Saudi Arabia reported a new MERS-CoV infection today in Riyadh, while Saudi and US scientists yesterday detailed a prolonged 38-case hospital outbreak last fall and winter in Taif that hit healthcare workers (HCWs) hard and proved especially deadly.
Four in Riyadh have recovered
The Saudi Ministry of Health (MOH) noted that a 70-year-old Saudi man is in stable condition in Riyadh after his MERS-CoV (Middle East respiratory syndrome coronavirus) infection. He is not an HCW and was not exposed to other MERS patients, the agency said. No other risk factors were noted.
The MOH also reported today that four patients in Riyadh have recovered from their illness, women aged 28, 47, and 52, and a 38-year-old man. All are foreigners, with the oldest having preexisting disease. The 47-year-old woman is a health worker.
The other two women are likely part of an illness cluster involving foreign female janitors who share a compound just east of the city. At least eight women are involved.
Saudi Arabia has now had 1,275 MERS cases since the outbreak began in 2012, the MOH said. Of those numbers, 722 have recovered, 544 have died, and 10 remain under treatment.
Taif cluster involved 4 hospitals
Writing in Emerging Infectious Diseases yesterday, the Saudi and US researchers—including some from the US Centers for Disease Control and Prevention—said the large outbreak in Taif last September through this January included 38 cases in four hospitals, 13 of which involved HCWs.
Twenty-one of the 38 patients died, or 55%. That compares with 43% for the country as a whole since 2012.

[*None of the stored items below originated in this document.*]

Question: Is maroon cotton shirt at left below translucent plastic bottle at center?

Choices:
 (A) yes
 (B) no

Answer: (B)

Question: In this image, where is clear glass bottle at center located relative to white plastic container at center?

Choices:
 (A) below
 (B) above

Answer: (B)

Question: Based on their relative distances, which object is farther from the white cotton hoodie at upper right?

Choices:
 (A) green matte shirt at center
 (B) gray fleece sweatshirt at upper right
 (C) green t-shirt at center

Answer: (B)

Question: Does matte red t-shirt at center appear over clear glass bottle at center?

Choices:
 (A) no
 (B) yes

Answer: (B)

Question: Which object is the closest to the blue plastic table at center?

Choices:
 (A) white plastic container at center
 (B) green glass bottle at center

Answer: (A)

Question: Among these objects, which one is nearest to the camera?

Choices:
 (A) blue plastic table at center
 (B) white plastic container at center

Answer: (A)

The first hospital affected is a 368-bed tertiary acute-care facility that serves military personnel and their families. Of the 10 patients associated with this hospital, 6 had illness onsets from Sep 5 through Oct 2, 2014. The rest became ill in late November or early December.
Half were HCWs. Six of the 10 patients died, including 5 of the first 6.
The index patient was a 45-year-old male military employee with unspecified exposure on a farm. He was admitted to the hospital on Sep 10, and five additional cases ensued from Sep 13 to Oct 2. Of the four patients whose illnesses began Nov 20 through Dec 10, three were HCWs.
The largest pocket of cases was in a dialysis unit of a 500-bed tertiary MOH hospital, where 15 patients, including 4 HCWs, were infected. The dialysis unit is in a separate building from the acute-care center. All 15 patients became ill in October. Eleven were dialysis patients, and 4 were dialysis HCWs.
Eight of the 11 non-HCW patients died, while all HCWs survived.
The third hospital is a 250-bed MOH facility. There a 60-year-old man who was transferred from an outlying hospital in Taif governorate developed respiratory symptoms on Oct 1 and tested positive for MERS-CoV 2 days later. He was transferred to a Jeddah hospital on Oct 5 and died there on Dec 25.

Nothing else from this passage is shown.